### Exercise instructions
Please transcribe exactly, and only, the lines of the data below between the line holding "from day to" and the line holding "reject your request;", inclusive.

### Data excerpts
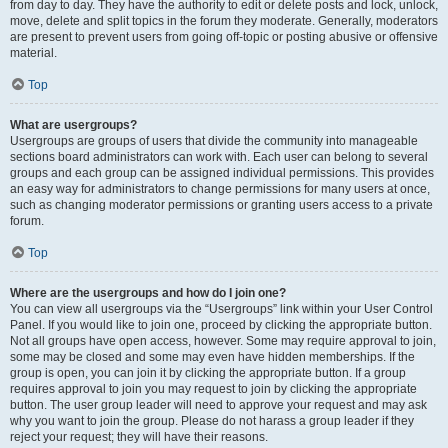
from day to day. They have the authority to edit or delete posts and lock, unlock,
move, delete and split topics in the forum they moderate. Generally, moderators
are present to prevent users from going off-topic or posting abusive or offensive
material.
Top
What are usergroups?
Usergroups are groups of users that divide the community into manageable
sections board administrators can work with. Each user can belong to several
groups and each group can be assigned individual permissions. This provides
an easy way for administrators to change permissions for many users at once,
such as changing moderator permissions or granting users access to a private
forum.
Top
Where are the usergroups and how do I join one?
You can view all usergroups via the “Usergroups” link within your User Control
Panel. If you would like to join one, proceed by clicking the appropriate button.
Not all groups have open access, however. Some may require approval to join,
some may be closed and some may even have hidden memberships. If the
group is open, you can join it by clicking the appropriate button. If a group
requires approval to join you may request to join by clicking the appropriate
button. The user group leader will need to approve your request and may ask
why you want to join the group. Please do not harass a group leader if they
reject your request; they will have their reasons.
--
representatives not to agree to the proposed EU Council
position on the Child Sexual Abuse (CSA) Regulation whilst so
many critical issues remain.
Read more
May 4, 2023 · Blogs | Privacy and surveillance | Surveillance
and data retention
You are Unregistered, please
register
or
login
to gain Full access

### The answer
from day to day. They have the authority to edit or delete posts and lock, unlock,
move, delete and split topics in the forum they moderate. Generally, moderators
are present to prevent users from going off-topic or posting abusive or offensive
material.
Top
What are usergroups?
Usergroups are groups of users that divide the community into manageable
sections board administrators can work with. Each user can belong to several
groups and each group can be assigned individual permissions. This provides
an easy way for administrators to change permissions for many users at once,
such as changing moderator permissions or granting users access to a private
forum.
Top
Where are the usergroups and how do I join one?
You can view all usergroups via the “Usergroups” link within your User Control
Panel. If you would like to join one, proceed by clicking the appropriate button.
Not all groups have open access, however. Some may require approval to join,
some may be closed and some may even have hidden memberships. If the
group is open, you can join it by clicking the appropriate button. If a group
requires approval to join you may request to join by clicking the appropriate
button. The user group leader will need to approve your request and may ask
why you want to join the group. Please do not harass a group leader if they
reject your request; they will have their reasons.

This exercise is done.